"""
A data module that will separate the data into different folds. This data module
will also be able to train on full sequences

Each fold is separated by contiguous shot numbers.
"""

from typing import Dict, Union, List, Sequence, Tuple, Optional
import os
import pickle as pkl

import numpy as np
import torch
from pytorch_lightning import LightningDataModule
from torch.utils.data import DataLoader, TensorDataset

from dynamics.utils import get_shots
from dynamics_toolbox.utils.storage.qdata import load_from_hdf5


class KFoldSequenceFusionDataModule(LightningDataModule):

    def __init__(
            self,
            data_path: str,
            batch_size: int,
            shot_train_length: int,
            min_shot_amt: int,
            n_folds: int,
            te_fold: int,
            save_dir: str,
            file_name: str = 'full.hdf5',
            prop_validation: float = 0.1,
            num_workers: int = 1,
            pin_memory: bool = True,
            seed: int = 1,
            bootstrapped: bool = True,
            train_from_start_only: bool = True
    ):
        """Constructor.
        Args:
            data_path: Path to the directory containing the shot data.
            batch_size: Batch size.
            shot_train_length: The length of the shot to train on. Padding will be
                added so that all batches drawn are this size.
            min_shot_amt: The minimum amount of data in a shot to consider using it.
            n_folds: The number of folds to separate the data into. If the number of
                folds is 1. Then no test fold will be allocated.
            te_fold: The fold to hold out for testing, can take values {1, ..., n_folds}
            save_dir: where to save the shot numbers used for training/testing/valiation
            file_name: The file name of the data that should be loaded in.
            prop_validation: The proporton of the total data to be used for validation.
                This is important for preventing overfitting.
            num_workers: Number of workers.
            pin_memory: Whether to pin memory.
            seed: The seed. The randomness here is the selection of the validation shots.
            bootstrapped: Whether to bootstrap the raw dataset.
            train_from_start_only: Whether to only train starting from the start of
                the shot or whether to have a moving window we can use for several
                different Sequence snippets.
        """
        
        if n_folds > 1 and (te_fold < 1 or te_fold > n_folds):
            raise ValueError(f'te_fold must be either 1, ..., {n_folds}')
        
        super().__init__()
        np.random.seed(seed)
        self.shot_train_length = shot_train_length
        self.min_shot_amt = min_shot_amt
        self.train_from_start_only = train_from_start_only
        self._batch_size = batch_size
        self._num_workers = num_workers
        self._pin_memory = pin_memory
        self._bootstrapped = bootstrapped

        # not used for now
        # with open(os.path.join(data_path, 'info.pkl'), 'rb') as f:
            # self.info = pkl.load(f)

        # state_idxs=[]
        # for state in remove_states:
        #     state_idxs.append(self.info['state_space'].index(state))
        # data['states'] = np.delete(data['states'], state_idxs, axis=1)
        # data['next_states'] = np.delete(data['next_states'], state_idxs, axis=1)

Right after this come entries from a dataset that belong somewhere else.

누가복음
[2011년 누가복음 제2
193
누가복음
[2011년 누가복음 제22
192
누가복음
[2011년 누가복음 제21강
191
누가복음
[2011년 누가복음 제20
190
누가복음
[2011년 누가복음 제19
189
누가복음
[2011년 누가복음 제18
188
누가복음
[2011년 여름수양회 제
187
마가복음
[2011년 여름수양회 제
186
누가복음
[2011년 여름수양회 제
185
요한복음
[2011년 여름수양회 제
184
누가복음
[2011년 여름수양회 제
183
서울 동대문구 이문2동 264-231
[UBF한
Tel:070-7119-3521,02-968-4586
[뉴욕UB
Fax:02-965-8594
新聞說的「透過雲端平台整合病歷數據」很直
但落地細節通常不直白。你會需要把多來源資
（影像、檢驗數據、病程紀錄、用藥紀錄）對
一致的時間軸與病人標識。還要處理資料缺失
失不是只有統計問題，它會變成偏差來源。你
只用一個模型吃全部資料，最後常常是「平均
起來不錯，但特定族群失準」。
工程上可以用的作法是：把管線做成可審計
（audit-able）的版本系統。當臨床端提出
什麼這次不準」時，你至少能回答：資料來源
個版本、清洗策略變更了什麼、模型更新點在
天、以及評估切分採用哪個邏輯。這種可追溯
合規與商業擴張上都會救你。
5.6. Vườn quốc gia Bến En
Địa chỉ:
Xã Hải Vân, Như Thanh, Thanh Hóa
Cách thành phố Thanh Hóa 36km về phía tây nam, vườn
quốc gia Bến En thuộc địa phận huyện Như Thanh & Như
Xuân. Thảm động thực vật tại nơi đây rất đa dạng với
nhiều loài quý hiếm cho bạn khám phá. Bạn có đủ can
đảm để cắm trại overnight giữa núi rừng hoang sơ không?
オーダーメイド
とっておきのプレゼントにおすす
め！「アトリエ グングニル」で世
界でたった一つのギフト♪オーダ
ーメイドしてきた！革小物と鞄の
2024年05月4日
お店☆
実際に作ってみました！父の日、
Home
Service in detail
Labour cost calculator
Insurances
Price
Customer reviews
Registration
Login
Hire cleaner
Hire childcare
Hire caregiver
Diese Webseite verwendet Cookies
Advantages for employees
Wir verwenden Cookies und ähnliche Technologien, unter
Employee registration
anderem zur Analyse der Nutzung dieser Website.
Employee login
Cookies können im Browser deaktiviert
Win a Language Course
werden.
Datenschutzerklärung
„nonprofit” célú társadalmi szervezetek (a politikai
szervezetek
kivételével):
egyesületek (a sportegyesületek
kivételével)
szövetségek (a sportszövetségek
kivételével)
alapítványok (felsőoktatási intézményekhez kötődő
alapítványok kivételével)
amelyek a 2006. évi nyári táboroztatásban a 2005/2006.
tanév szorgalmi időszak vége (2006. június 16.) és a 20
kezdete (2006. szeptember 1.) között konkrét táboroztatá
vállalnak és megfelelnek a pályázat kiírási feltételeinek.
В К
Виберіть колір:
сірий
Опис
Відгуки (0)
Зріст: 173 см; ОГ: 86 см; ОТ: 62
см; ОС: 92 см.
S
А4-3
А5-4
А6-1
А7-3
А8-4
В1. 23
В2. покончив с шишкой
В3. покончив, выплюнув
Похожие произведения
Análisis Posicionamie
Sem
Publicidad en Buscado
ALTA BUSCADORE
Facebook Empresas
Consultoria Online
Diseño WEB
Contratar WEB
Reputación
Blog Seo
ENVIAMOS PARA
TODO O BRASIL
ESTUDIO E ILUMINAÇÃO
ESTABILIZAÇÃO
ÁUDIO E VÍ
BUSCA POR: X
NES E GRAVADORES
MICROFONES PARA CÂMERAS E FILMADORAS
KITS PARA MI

        # actuator_idxs=[]
        # for actuator in remove_actuators:
        #     actuator_idxs.append(self.info['actuator_space'].index(actuator))
        # data['actuators'] = np.delete(data['actuators'], actuator_idxs, axis=1)
        # data['next_actuators'] = np.delete(data['next_actuators'], actuator_idxs, axis=1)

        # get the raw/shot datasets
        data = load_from_hdf5(os.path.join(data_path, file_name))
        shot_data = get_shots(data, min_amt_needed=self.min_shot_amt)
        self.te_shot_nums = self._get_test_shots(data, n_folds, te_fold) # The test shots for each ensemble member are the same.

        # TODO: use a better design for bootstrapping sequential data
        # We only bootstrap the training data.
        if self._bootstrapped: 
            # split the shot data
            test_shot_data, other_shot_data = [], []
            for shot in shot_data:
                if shot['shotnum'][0] in self.te_shot_nums:
                    test_shot_data.append(shot)
                else:
                    other_shot_data.append(shot)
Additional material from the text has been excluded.